## What you are asked to do
In the entries below, the word "SundayMondayTuesdayWednesdayThursdayFrid" appears on some lines. Copy each of those lines.

+++ Dataset records

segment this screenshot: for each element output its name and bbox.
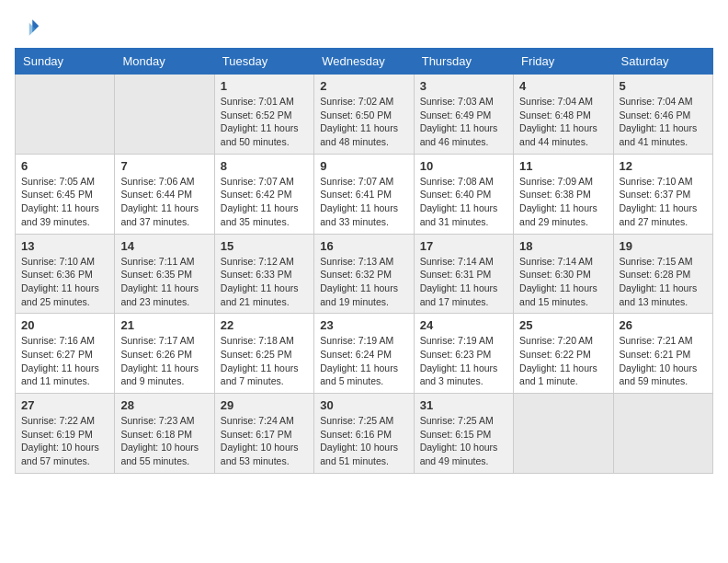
day-number: 24 bbox=[420, 318, 507, 332]
calendar-cell: 9Sunrise: 7:07 AM Sunset: 6:41 PM Daylig… bbox=[314, 154, 414, 234]
calendar-row: 27Sunrise: 7:22 AM Sunset: 6:19 PM Dayli… bbox=[16, 394, 713, 474]
day-number: 27 bbox=[21, 398, 108, 412]
calendar-header-row: SundayMondayTuesdayWednesdayThursdayFrid… bbox=[16, 49, 713, 75]
day-number: 19 bbox=[620, 239, 707, 253]
cell-text: Sunrise: 7:13 AM Sunset: 6:32 PM Dayligh… bbox=[320, 255, 407, 309]
cell-text: Sunrise: 7:05 AM Sunset: 6:45 PM Dayligh… bbox=[21, 175, 108, 229]
calendar-cell: 19Sunrise: 7:15 AM Sunset: 6:28 PM Dayli… bbox=[613, 234, 712, 314]
calendar-cell: 10Sunrise: 7:08 AM Sunset: 6:40 PM Dayli… bbox=[414, 154, 513, 234]
calendar-cell: 29Sunrise: 7:24 AM Sunset: 6:17 PM Dayli… bbox=[214, 394, 313, 474]
calendar-cell bbox=[16, 75, 115, 155]
calendar-cell: 13Sunrise: 7:10 AM Sunset: 6:36 PM Dayli… bbox=[16, 234, 115, 314]
day-number: 14 bbox=[120, 239, 208, 253]
cell-text: Sunrise: 7:24 AM Sunset: 6:17 PM Dayligh… bbox=[221, 414, 308, 468]
calendar-cell: 30Sunrise: 7:25 AM Sunset: 6:16 PM Dayli… bbox=[314, 394, 414, 474]
day-number: 23 bbox=[320, 318, 407, 332]
calendar-cell: 23Sunrise: 7:19 AM Sunset: 6:24 PM Dayli… bbox=[314, 314, 414, 394]
day-number: 29 bbox=[221, 398, 308, 412]
cell-text: Sunrise: 7:01 AM Sunset: 6:52 PM Dayligh… bbox=[221, 95, 308, 149]
cell-text: Sunrise: 7:20 AM Sunset: 6:22 PM Dayligh… bbox=[519, 334, 607, 388]
cell-text: Sunrise: 7:18 AM Sunset: 6:25 PM Dayligh… bbox=[221, 334, 308, 388]
calendar-cell: 8Sunrise: 7:07 AM Sunset: 6:42 PM Daylig… bbox=[214, 154, 313, 234]
calendar-cell bbox=[613, 394, 712, 474]
calendar-cell: 14Sunrise: 7:11 AM Sunset: 6:35 PM Dayli… bbox=[115, 234, 214, 314]
calendar-row: 6Sunrise: 7:05 AM Sunset: 6:45 PM Daylig… bbox=[16, 154, 713, 234]
day-number: 28 bbox=[120, 398, 208, 412]
weekday-header: Friday bbox=[514, 49, 613, 75]
day-number: 1 bbox=[221, 79, 308, 93]
calendar-cell: 4Sunrise: 7:04 AM Sunset: 6:48 PM Daylig… bbox=[514, 75, 613, 155]
day-number: 3 bbox=[420, 79, 507, 93]
day-number: 5 bbox=[620, 79, 707, 93]
cell-text: Sunrise: 7:10 AM Sunset: 6:37 PM Dayligh… bbox=[620, 175, 707, 229]
calendar-body: 1Sunrise: 7:01 AM Sunset: 6:52 PM Daylig… bbox=[16, 75, 713, 474]
cell-text: Sunrise: 7:14 AM Sunset: 6:30 PM Dayligh… bbox=[519, 255, 607, 309]
calendar-cell: 5Sunrise: 7:04 AM Sunset: 6:46 PM Daylig… bbox=[613, 75, 712, 155]
cell-text: Sunrise: 7:22 AM Sunset: 6:19 PM Dayligh… bbox=[21, 414, 108, 468]
logo bbox=[15, 15, 44, 40]
day-number: 8 bbox=[221, 159, 308, 173]
calendar-cell: 11Sunrise: 7:09 AM Sunset: 6:38 PM Dayli… bbox=[514, 154, 613, 234]
calendar-row: 20Sunrise: 7:16 AM Sunset: 6:27 PM Dayli… bbox=[16, 314, 713, 394]
calendar-cell bbox=[514, 394, 613, 474]
day-number: 7 bbox=[120, 159, 208, 173]
calendar-cell: 31Sunrise: 7:25 AM Sunset: 6:15 PM Dayli… bbox=[414, 394, 513, 474]
day-number: 2 bbox=[320, 79, 407, 93]
day-number: 17 bbox=[420, 239, 507, 253]
calendar-cell: 15Sunrise: 7:12 AM Sunset: 6:33 PM Dayli… bbox=[214, 234, 313, 314]
cell-text: Sunrise: 7:16 AM Sunset: 6:27 PM Dayligh… bbox=[21, 334, 108, 388]
cell-text: Sunrise: 7:08 AM Sunset: 6:40 PM Dayligh… bbox=[420, 175, 507, 229]
day-number: 22 bbox=[221, 318, 308, 332]
calendar-cell: 24Sunrise: 7:19 AM Sunset: 6:23 PM Dayli… bbox=[414, 314, 513, 394]
calendar-cell: 21Sunrise: 7:17 AM Sunset: 6:26 PM Dayli… bbox=[115, 314, 214, 394]
weekday-header: Monday bbox=[115, 49, 214, 75]
calendar-cell: 17Sunrise: 7:14 AM Sunset: 6:31 PM Dayli… bbox=[414, 234, 513, 314]
cell-text: Sunrise: 7:12 AM Sunset: 6:33 PM Dayligh… bbox=[221, 255, 308, 309]
cell-text: Sunrise: 7:21 AM Sunset: 6:21 PM Dayligh… bbox=[620, 334, 707, 388]
calendar-cell: 2Sunrise: 7:02 AM Sunset: 6:50 PM Daylig… bbox=[314, 75, 414, 155]
calendar-cell: 26Sunrise: 7:21 AM Sunset: 6:21 PM Dayli… bbox=[613, 314, 712, 394]
cell-text: Sunrise: 7:04 AM Sunset: 6:48 PM Dayligh… bbox=[519, 95, 607, 149]
day-number: 25 bbox=[519, 318, 607, 332]
cell-text: Sunrise: 7:04 AM Sunset: 6:46 PM Dayligh… bbox=[620, 95, 707, 149]
day-number: 30 bbox=[320, 398, 407, 412]
cell-text: Sunrise: 7:10 AM Sunset: 6:36 PM Dayligh… bbox=[21, 255, 108, 309]
day-number: 15 bbox=[221, 239, 308, 253]
cell-text: Sunrise: 7:17 AM Sunset: 6:26 PM Dayligh… bbox=[120, 334, 208, 388]
cell-text: Sunrise: 7:03 AM Sunset: 6:49 PM Dayligh… bbox=[420, 95, 507, 149]
weekday-header: Sunday bbox=[16, 49, 115, 75]
calendar-row: 1Sunrise: 7:01 AM Sunset: 6:52 PM Daylig… bbox=[16, 75, 713, 155]
calendar-cell: 7Sunrise: 7:06 AM Sunset: 6:44 PM Daylig… bbox=[115, 154, 214, 234]
weekday-header: Saturday bbox=[613, 49, 712, 75]
cell-text: Sunrise: 7:23 AM Sunset: 6:18 PM Dayligh… bbox=[120, 414, 208, 468]
day-number: 20 bbox=[21, 318, 108, 332]
calendar-cell: 27Sunrise: 7:22 AM Sunset: 6:19 PM Dayli… bbox=[16, 394, 115, 474]
day-number: 21 bbox=[120, 318, 208, 332]
weekday-header: Tuesday bbox=[214, 49, 313, 75]
calendar-cell: 6Sunrise: 7:05 AM Sunset: 6:45 PM Daylig… bbox=[16, 154, 115, 234]
cell-text: Sunrise: 7:02 AM Sunset: 6:50 PM Dayligh… bbox=[320, 95, 407, 149]
weekday-header: Thursday bbox=[414, 49, 513, 75]
calendar-cell: 1Sunrise: 7:01 AM Sunset: 6:52 PM Daylig… bbox=[214, 75, 313, 155]
page-header bbox=[15, 15, 713, 40]
calendar-cell: 18Sunrise: 7:14 AM Sunset: 6:30 PM Dayli… bbox=[514, 234, 613, 314]
calendar-cell: 12Sunrise: 7:10 AM Sunset: 6:37 PM Dayli… bbox=[613, 154, 712, 234]
day-number: 31 bbox=[420, 398, 507, 412]
cell-text: Sunrise: 7:06 AM Sunset: 6:44 PM Dayligh… bbox=[120, 175, 208, 229]
cell-text: Sunrise: 7:14 AM Sunset: 6:31 PM Dayligh… bbox=[420, 255, 507, 309]
calendar-table: SundayMondayTuesdayWednesdayThursdayFrid… bbox=[15, 48, 713, 474]
calendar-cell bbox=[115, 75, 214, 155]
weekday-header: Wednesday bbox=[314, 49, 414, 75]
calendar-cell: 22Sunrise: 7:18 AM Sunset: 6:25 PM Dayli… bbox=[214, 314, 313, 394]
day-number: 9 bbox=[320, 159, 407, 173]
cell-text: Sunrise: 7:07 AM Sunset: 6:42 PM Dayligh… bbox=[221, 175, 308, 229]
cell-text: Sunrise: 7:07 AM Sunset: 6:41 PM Dayligh… bbox=[320, 175, 407, 229]
cell-text: Sunrise: 7:25 AM Sunset: 6:16 PM Dayligh… bbox=[320, 414, 407, 468]
day-number: 16 bbox=[320, 239, 407, 253]
calendar-row: 13Sunrise: 7:10 AM Sunset: 6:36 PM Dayli… bbox=[16, 234, 713, 314]
calendar-cell: 3Sunrise: 7:03 AM Sunset: 6:49 PM Daylig… bbox=[414, 75, 513, 155]
calendar-cell: 20Sunrise: 7:16 AM Sunset: 6:27 PM Dayli… bbox=[16, 314, 115, 394]
day-number: 26 bbox=[620, 318, 707, 332]
cell-text: Sunrise: 7:15 AM Sunset: 6:28 PM Dayligh… bbox=[620, 255, 707, 309]
day-number: 11 bbox=[519, 159, 607, 173]
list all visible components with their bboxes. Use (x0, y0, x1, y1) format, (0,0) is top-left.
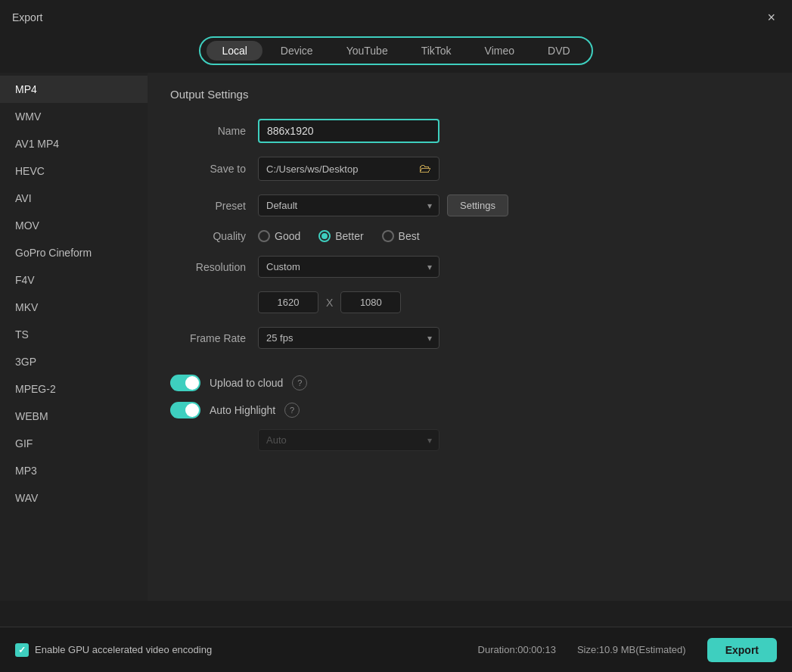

++++++

## Answer to this problem
calendar-header-row: SundayMondayTuesdayWednesdayThursdayFrid… bbox=[16, 49, 713, 75]
calendar-table: SundayMondayTuesdayWednesdayThursdayFrid… bbox=[15, 48, 713, 474]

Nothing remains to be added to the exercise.